Uit de analyse van Verkerk bleek dat een aantal talen op traditionele wijze geclassificeerd kan worden. Net als het Nederlands en het Engels vallen het Duits, Zweeds, Russisch, Pools, Litouws en het Lets onder de satellite-framed talen. Frans, Italiaans, Portugees, Roemeens, Albaans en Grieks maken overwegend gebruik van de verb-framed constructie. Er bleef echter een aantal talen over die niet zo makkelijk ingedeeld kon worden: het Servo-Kroatisch, Nepali, Hindi, Perzisch, Armeens en Iers gebruiken regelmatig andere constructies. Wel bevinden zij zich op een continuüm ergens tussen satellite-framed en verb-framed in.

Stambomen

Met behulp van stambomen zoals je die ook in de evolutiebiologie tegenkomt, onderzocht de promovenda hoe deze verschillen tot stand zijn gekomen. De stamboom van een taalfamilie geeft de geschiedenis van die taalfamilie weer. Zo staan het Nederlands en Duits dicht bij elkaar in de stamboom van de Indo-Europese taalfamilie omdat zij nauw verwant zijn, terwijl beide verder verwijderd zijn van bijvoorbeeld het Frans.

Verkerk bestudeerde de veranderingen in de uitdrukking van beweging zoals die zich hebben voltrokken op de takken van de stamboom. De uitkomst laat zien dat de gemeenschappelijke voorouder van de Indo-Europese talen, het Proto-Indo-Europees, een mix was van satellite-framed en verb-framed constructies, met een lichte voorkeur voor satellite-framed.

Een stamboom voor talen naast een stamboom voor zoogdieren (evolutie van lichaamsgrootte).

Annemarie Verkerk

Taalevolutie

Die analyse komt overeen met literatuur die er bestaat over het Proto-Indo-Europees. Daaruit blijkt namelijk dat de prototaal veel gebruik maakte van satellietwoordjes, woordjes die vrij door de zin heen konden bewegen. In sommige talen, zoals de Romaanse talen, zijn die woordjes samengesmolten met werkwoorden. Dat resulteerde vervolgens in verb-framed systemen. In satellite-framed talen zijn de satellietwoordjes blijven bestaan.

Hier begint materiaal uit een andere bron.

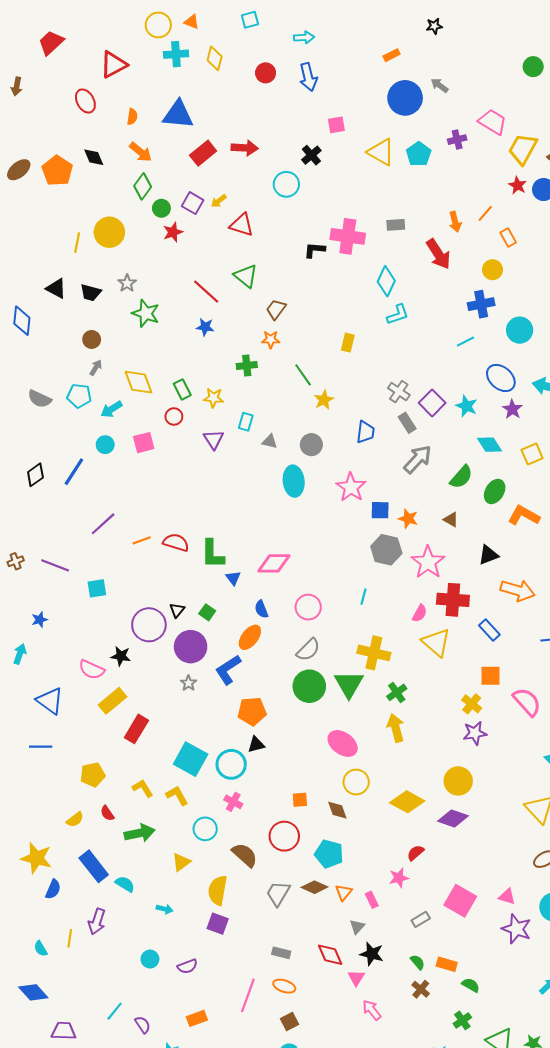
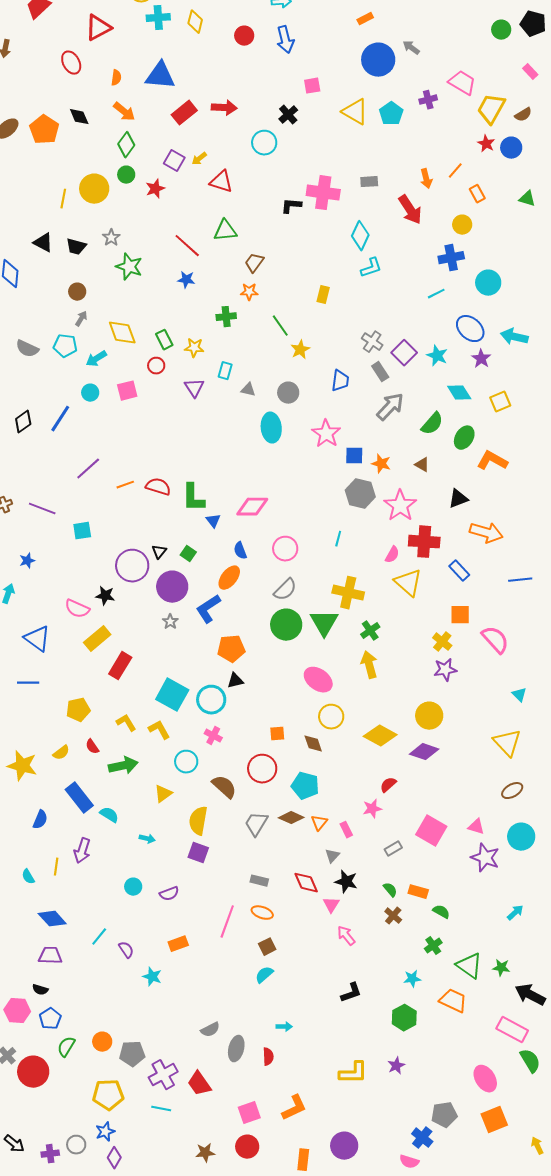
green circle: (161, 208) -> (126, 175), moved
green triangle: (246, 276) -> (225, 231), turned -45
yellow star: (36, 858) -> (22, 766), moved
blue diamond: (33, 992) -> (52, 919), moved

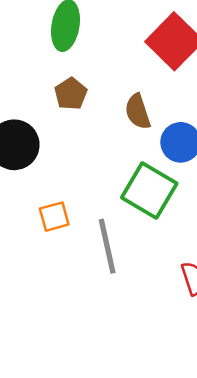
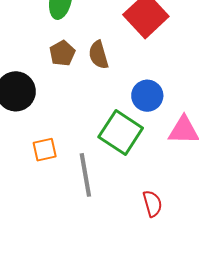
brown semicircle: (138, 112) -> (98, 55), moved

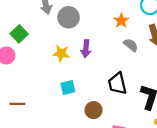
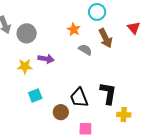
purple arrow: (86, 49) -> (46, 59), turned -77
black trapezoid: (117, 84) -> (79, 98), moved

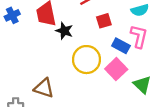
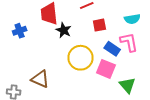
blue cross: (12, 15) -> (20, 31), moved
pink L-shape: (139, 36) -> (129, 42), turned -30
pink square: (116, 69) -> (106, 69), turned -30

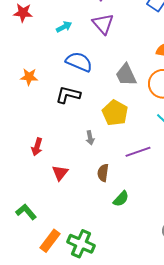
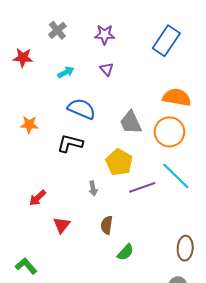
purple triangle: (103, 24) -> (107, 69), size x0.6
red arrow: (37, 147) -> (38, 198), turned 30
purple line: (138, 152) -> (142, 187), moved

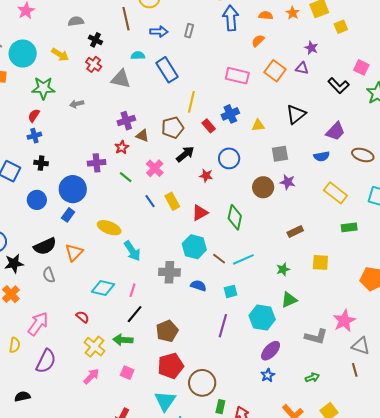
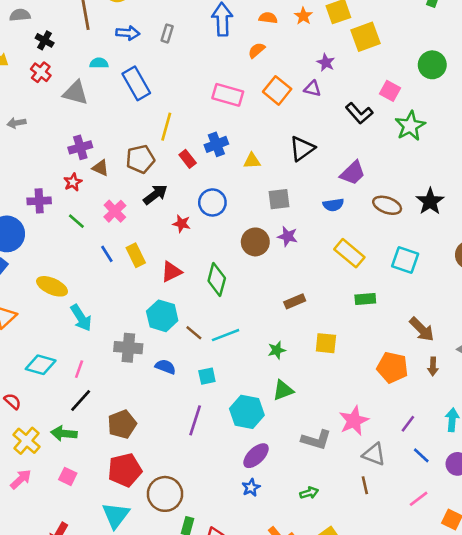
yellow square: (341, 27) -> (365, 37), size x1.6

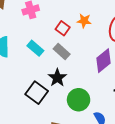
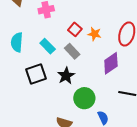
orange star: (84, 21) -> (94, 34), moved
black square: (37, 93) -> (36, 74), moved, turned 30

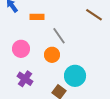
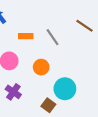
orange rectangle: (37, 17) -> (26, 36), moved
gray line: (59, 36) -> (53, 37), moved

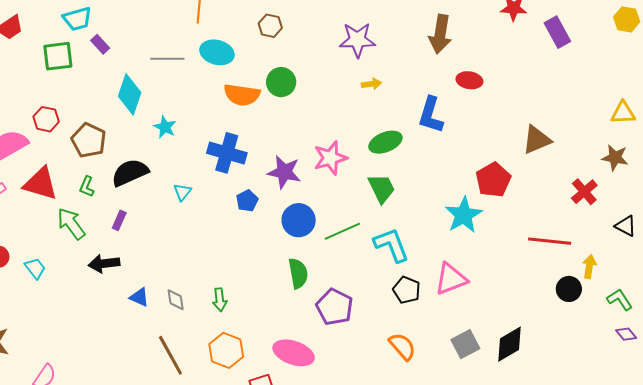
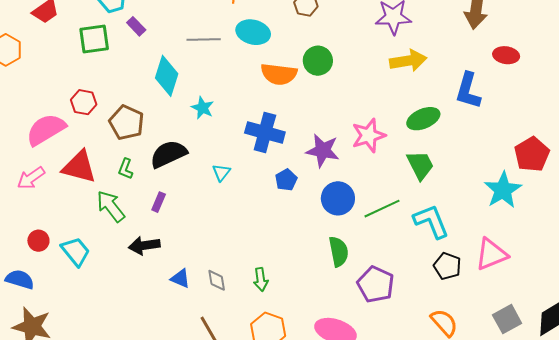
yellow arrow: (371, 84) -> (408, 61), size x1.8
cyan trapezoid: (35, 268) -> (76, 251), size x1.4

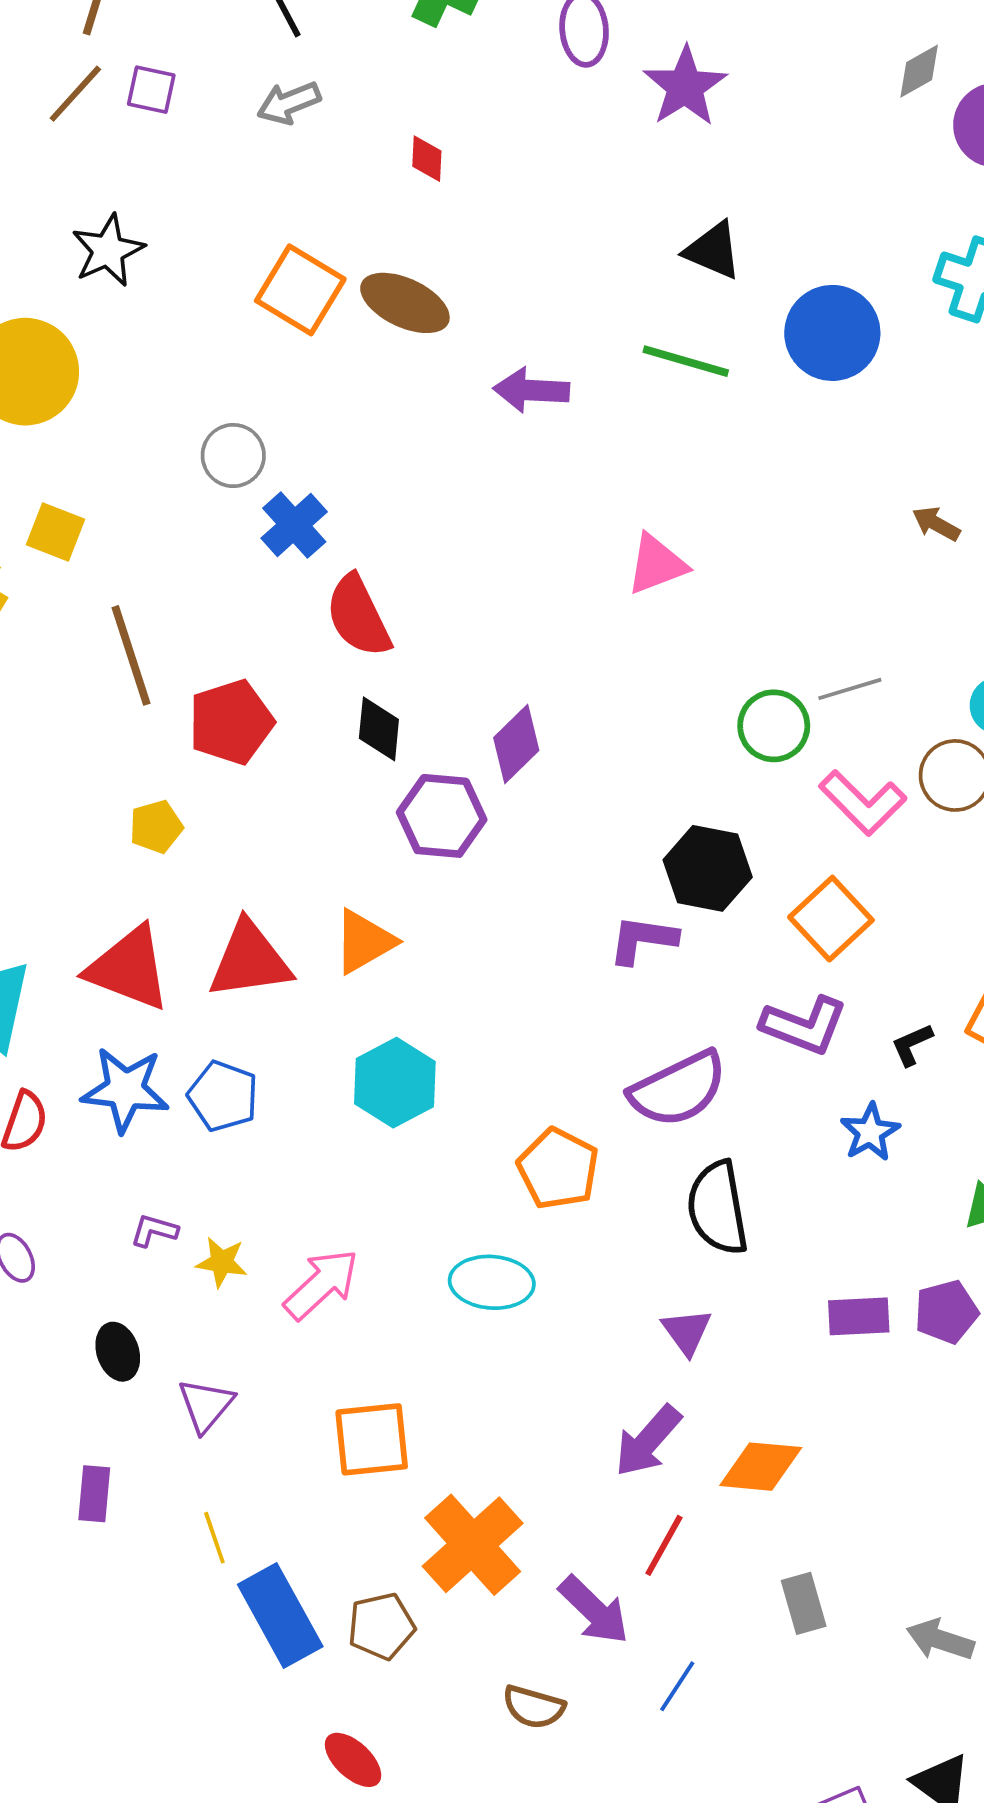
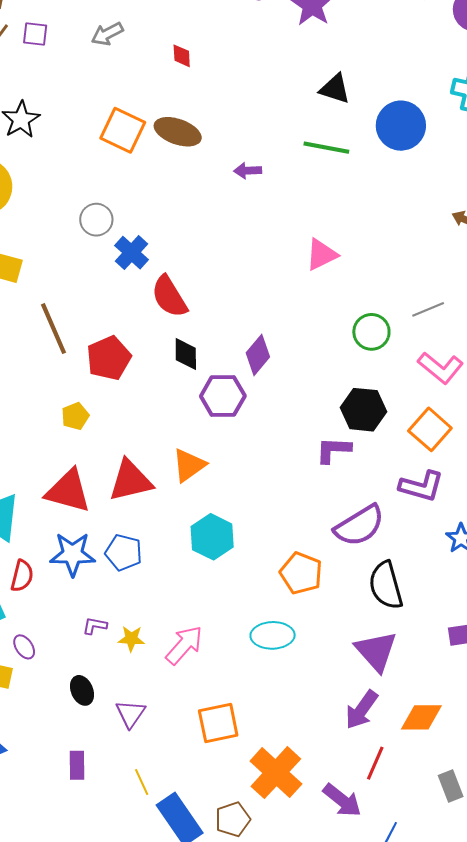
purple arrow: (531, 390) -> (248, 171), size x0.7
green circle: (774, 726) -> (371, 332), moved
purple triangle: (687, 1332) -> (376, 651), size x1.6

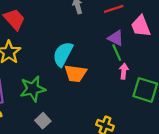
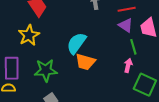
purple triangle: (116, 38) -> (126, 25), moved
green line: (117, 53) -> (133, 47), moved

Dat ongeveer de helft van de Indo-Europese talen een andere ontwikkeling doormaakte dan de andere helft, heeft deels te maken met taalcontact. De talen die nauw met elkaar in contact stonden, volgden een parallelle ontwikkeling. Al met al laat dit onderzoek zien hoe talen in beweging zijn: hoe ze evolueren en hoe ze uit elkaar kunnen groeien. En bovenal hoe methoden uit de evolutiebiologie toegepast kunnen worden om taalverandering te analyseren.